** THE INPUT follows **
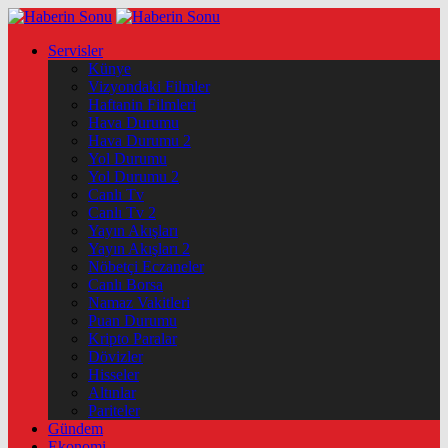
Servisler
Künye
Vizyondaki Filmler
Haftanin Filmleri
Hava Durumu
Hava Durumu 2
Yol Durumu
Yol Durumu 2
Canlı Tv
Canlı Tv 2
Yayın Akışları
Yayın Akışları 2
Nöbetçi Eczaneler
Canlı Borsa
Namaz Vakitleri
Puan Durumu
Kripto Paralar
Dövizler
Hisseler
Altınlar
Pariteler
Gündem
Ekonomi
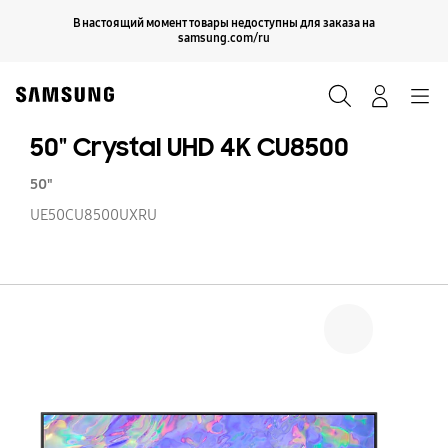
Skip
Продолжить
В настоящий момент товары недоступны для заказа на
Закрыть
to
samsung.com/ru
content
Поиск
Вход
Navigation
50" Crystal UHD 4K CU8500
50"
UE50CU8500UXRU
50
Cr
U
4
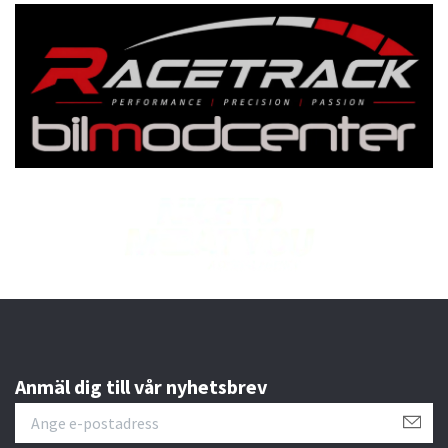
Anmäl dig till vår nyhetsbrev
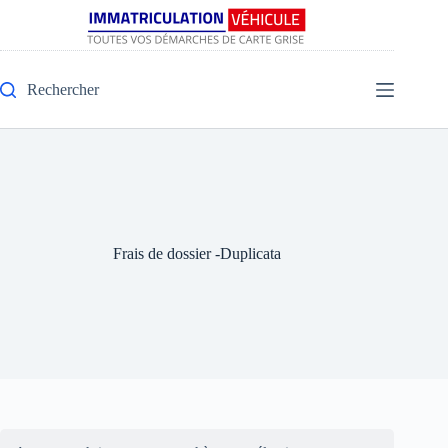
Rechercher
Frais de dossier -Duplicata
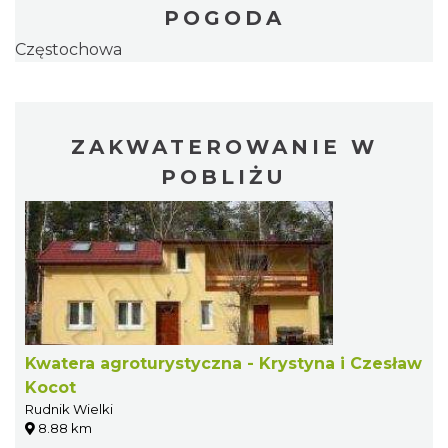
POGODA
Częstochowa
ZAKWATEROWANIE W
POBLIŻU
Kwatera agroturystyczna - Krystyna i Czesław
Kocot
Rudnik Wielki
8.88 km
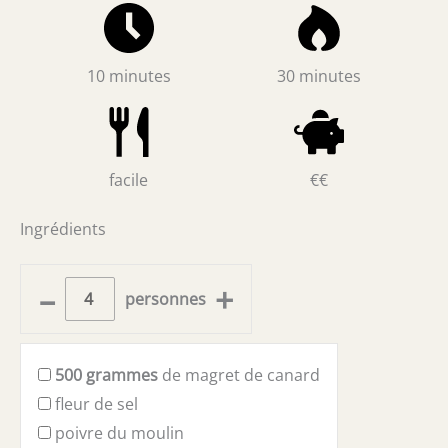
10 minutes
30 minutes
facile
€€
Ingrédients
–
+
personnes
500
grammes
de magret de canard
fleur de sel
poivre du moulin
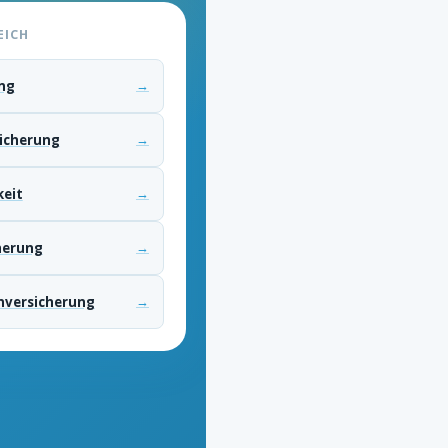
EICH
→
ng
→
sicherung
→
keit
→
herung
→
nversicherung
** End of THE INPUT **
Omit the pictures, then print the rest of the listing above exactly.

→ **RESPONSE TO THIS TASK**
Servisler
Künye
Vizyondaki Filmler
Haftanin Filmleri
Hava Durumu
Hava Durumu 2
Yol Durumu
Yol Durumu 2
Canlı Tv
Canlı Tv 2
Yayın Akışları
Yayın Akışları 2
Nöbetçi Eczaneler
Canlı Borsa
Namaz Vakitleri
Puan Durumu
Kripto Paralar
Dövizler
Hisseler
Altınlar
Pariteler
Gündem
Ekonomi
Skip
Продолжить
В настоящий момент товары недоступны для заказа на
Закрыть
to
samsung.com/ru
content
Поиск
Вход
Navigation
50" Crystal UHD 4K CU8500
50"
UE50CU8500UXRU
50
Cr
U
4
Anmäl dig till vår nyhetsbrev
Rechercher
Frais de dossier -Duplicata
POGODA
Częstochowa
ZAKWATEROWANIE W
POBLIŻU
Kwatera agroturystyczna - Krystyna i Czesław
Kocot
Rudnik Wielki
8.88 km
10 minutes
30 minutes
facile
€€
Ingrédients
–
+
personnes
500
grammes
de magret de canard
fleur de sel
poivre du moulin
EICH
→
ng
→
sicherung
→
keit
→
herung
→
nversicherung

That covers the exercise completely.